Darren - The great pity about the suspension of the NRL season is that it looked like being another gripping year. The reining premier Roosters had lost both games, while teams like the Broncos, Knights, Panthers and Raiders looked very impressive in winning both openers. The Storm looked like the Storm always do with their two wins, while the Eels, competition leaders on for and against, put a shaky start against the Bulldogs behind them to lap the Titans. Nipping at their heels were the Cowboys, Tigers, Rabbitohs and Sea Eagles. The Bulldogs, Dragons, Titans and Warriors were dismal and will welcome the break. With a lot of luck we'll be able to resume with enough weeks left in the year to complete this exciting season, with the premiership race wide open.

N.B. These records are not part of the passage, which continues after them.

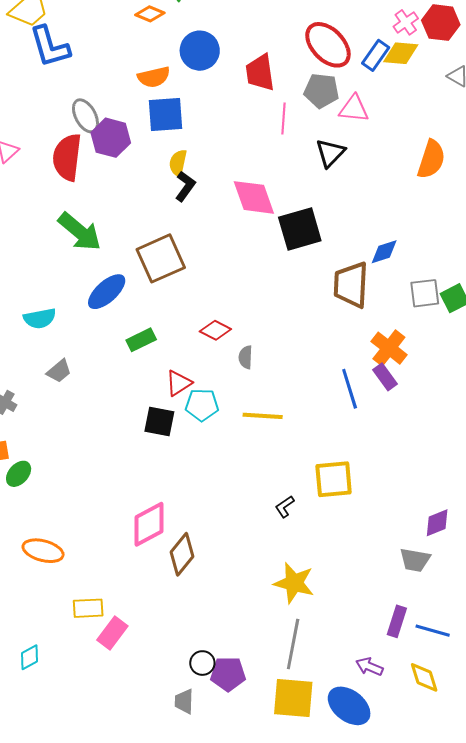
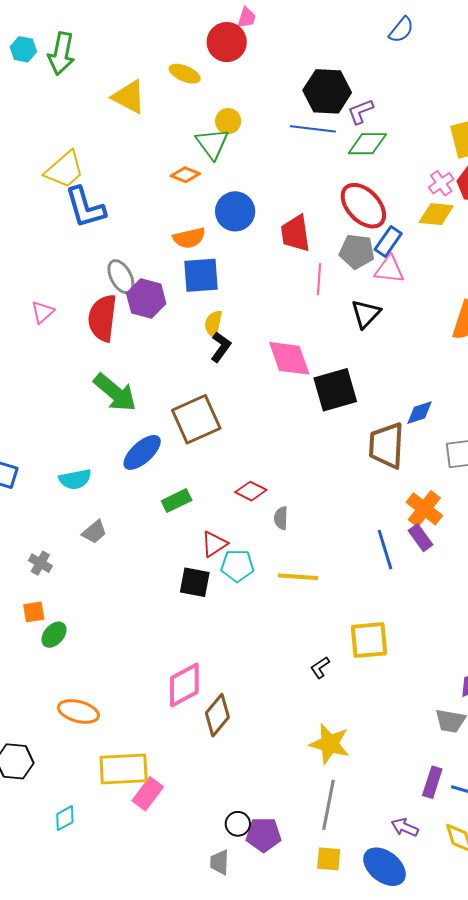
blue rectangle: (376, 55) -> (388, 241), moved
yellow rectangle: (88, 608) -> (124, 769), size x1.6
yellow square: (293, 698) -> (329, 859), size x0.6

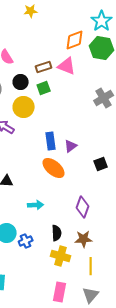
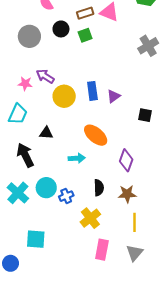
yellow circle: (24, 107) -> (64, 96), moved
black square: (101, 164) -> (145, 115), turned 32
orange ellipse: (54, 168) -> (96, 135), moved
yellow cross: (61, 256) -> (90, 218), moved, turned 36

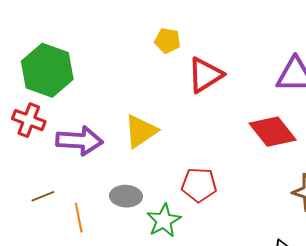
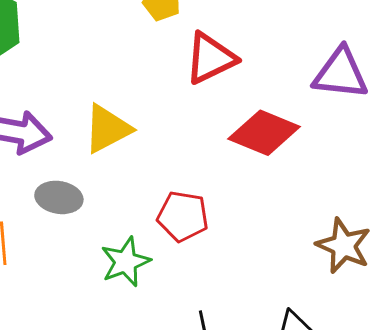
red diamond: (273, 132) -> (264, 133), moved, turned -36
gray ellipse: (126, 196) -> (59, 197), moved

Christian - As many of us veteran NRL fans will know, you can never really tell who the true contenders for the premiership are until at least halfway through the season. However, several teams put forward strong performances in the opening two rounds and will have been hoping for a serious tilt at the title this year. In the preseason, I had the Eels as one of my premiership favourites and they didn't disappoint, with their 40-point thrashing of the Titans following their hard-fought six point win over the Bulldogs. The Panthers, meanwhile, were early surprise packets after defeating the premiership-defending Roosters in Round One before backing it up with a defeat of the Dragons in a high-scoring affair. The Sydney Roosters were among the biggest disappointments after following the Panthers loss with a single-point defeat to the Sea Eagles, though the Titans were dismal after losing both games by a combined 58 points. When and if the season resumes, who knows if this form will count for anything.